After multiple distressing things happened, I broke down and had a long cry. My husband reminded me that writing was never about publishing for me. I wrote because I needed an outlet. I'm an emotional person. I feel things very deeply. I'm not clinically depressed, but I've had my moments where I thought I might be able to understand what those who live with depression feel. I'd venture to say we've all had those moments.
Most of you know this (it's not a secret), but Megg Jensen is a pen name. I could so easily walk away from this career and never turn back. Few people would even know. Heck, most people in my real life don't know what I do. Those who do often treat it as a joke - like "give the cute little girl a pat on her head for writing a cute little story."
It would only take a few keystrokes and "Megg" would be gone.
In the last two weeks I've had to deal with some major shit. It's not even anything that will affect my sales or really anything that most of you have heard. It's behind-the-scenes junk that life occasionally doles out.
Yet it has made me doubt myself. Doubt my writing. Doubt my decision to self-publish. Doubt every single publishing decision I've made since December 2010.
On the other end of this doubt is a pinhole with a tiny light shining through it. That light is my imagination. No matter what anyone lobs at me, they can't break my imagination. It's always there, winking at me, telling me stories, forcing the most ridiculous ideas into my head. I know that my desire to spin a story will always be there. It's the one constant in my life.
Since the beginning of time, humans have told stories.
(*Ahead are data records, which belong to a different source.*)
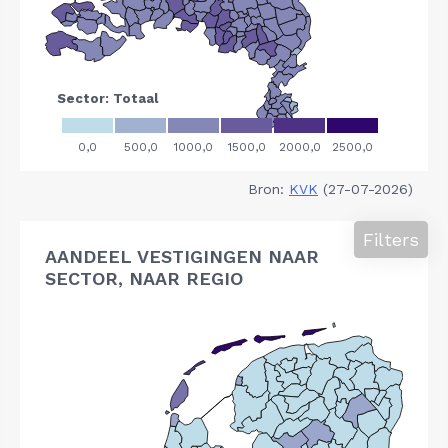
Bron:
KVK
(27-07-2026)
Filters
AANDEEL VESTIGINGEN NAAR
SECTOR, NAAR REGIO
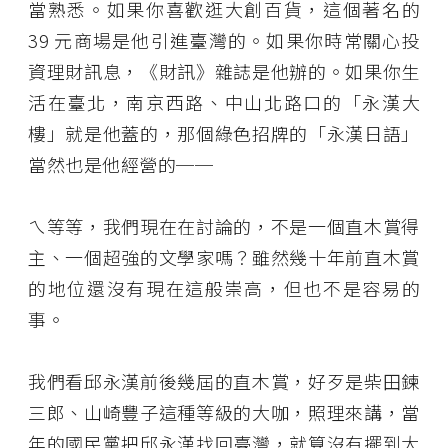
當熟悉。如果你喜歡逛大創百貨，這個著名的
39 元商場是他引進臺灣的。如果你時常關心投
資理財訊息，《財訊》雜誌是他辦的。如果你生
活在臺北，南京西路、中山北路口的「永漢大
樓」就是他蓋的，那個綠色招牌的「永漢日語」
當然也是他經營的──
ㄟ等等，我們現在在討論的，不是一個直木賞得
主、一個超強的文學家嗎？雖然幾十年前直木賞
的地位還沒有現在這般崇高，但也不是容易的
事。
我們看邱永漢前後幾屆的直木賞，好歹是柴田鍊
三郎、山崎豐子這種等級的大咖，照理來講，當
年的國民黨把邱永漢找回臺灣，就算沒有擺到大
Whether whispered over a campfire, glyphs drawn on the walls of caves, or a brilliantly illuminated medieval manuscript, one thing holds true - our lives are beautifully enhanced by narrative. I just happened to be one of those souls driven to share mine.
So whether people want to hurt me so bad that they hope "Megg" might disappear or be ashamed of self-publishing, I have to remember that little light at the end of the tunnel. It's not about the end of the race, it's about the experiences we have along the way. Life will not always be easy. People will not always be kind. Life will never be perfect and complete.